**What is being asked:**
Quote the entries in full, character for character, without their images.
──────────
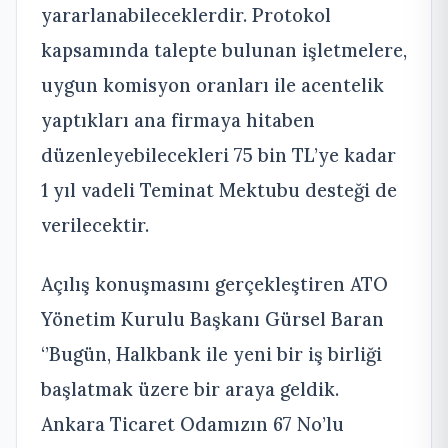
yararlanabileceklerdir. Protokol
kapsamında talepte bulunan işletmelere,
uygun komisyon oranları ile acentelik
yaptıkları ana firmaya hitaben
düzenleyebilecekleri 75 bin TL’ye kadar
1 yıl vadeli Teminat Mektubu desteği de
verilecektir.
Açılış konuşmasını gerçekleştiren ATO
Yönetim Kurulu Başkanı Gürsel Baran
‘’Bugün, Halkbank ile yeni bir iş birliği
başlatmak üzere bir araya geldik.
Ankara Ticaret Odamızın 67 No’lu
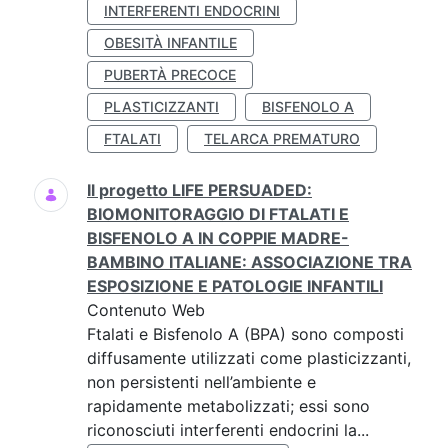
INTERFERENTI ENDOCRINI
OBESITÀ INFANTILE
PUBERTÀ PRECOCE
PLASTICIZZANTI
BISFENOLO A
FTALATI
TELARCA PREMATURO
Il progetto LIFE PERSUADED:
BIOMONITORAGGIO DI FTALATI E
BISFENOLO A IN COPPIE MADRE-
BAMBINO ITALIANE: ASSOCIAZIONE TRA
ESPOSIZIONE E PATOLOGIE INFANTILI
Contenuto Web
Ftalati e Bisfenolo A (BPA) sono composti
diffusamente utilizzati come plasticizzanti,
non persistenti nell’ambiente e
rapidamente metabolizzati; essi sono
riconosciuti interferenti endocrini la...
──────────
**Task result:**
yararlanabileceklerdir. Protokol
kapsamında talepte bulunan işletmelere,
uygun komisyon oranları ile acentelik
yaptıkları ana firmaya hitaben
düzenleyebilecekleri 75 bin TL’ye kadar
1 yıl vadeli Teminat Mektubu desteği de
verilecektir.
Açılış konuşmasını gerçekleştiren ATO
Yönetim Kurulu Başkanı Gürsel Baran
‘’Bugün, Halkbank ile yeni bir iş birliği
başlatmak üzere bir araya geldik.
Ankara Ticaret Odamızın 67 No’lu
INTERFERENTI ENDOCRINI
OBESITÀ INFANTILE
PUBERTÀ PRECOCE
PLASTICIZZANTI
BISFENOLO A
FTALATI
TELARCA PREMATURO
Il progetto LIFE PERSUADED:
BIOMONITORAGGIO DI FTALATI E
BISFENOLO A IN COPPIE MADRE-
BAMBINO ITALIANE: ASSOCIAZIONE TRA
ESPOSIZIONE E PATOLOGIE INFANTILI
Contenuto Web
Ftalati e Bisfenolo A (BPA) sono composti
diffusamente utilizzati come plasticizzanti,
non persistenti nell’ambiente e
rapidamente metabolizzati; essi sono
riconosciuti interferenti endocrini la...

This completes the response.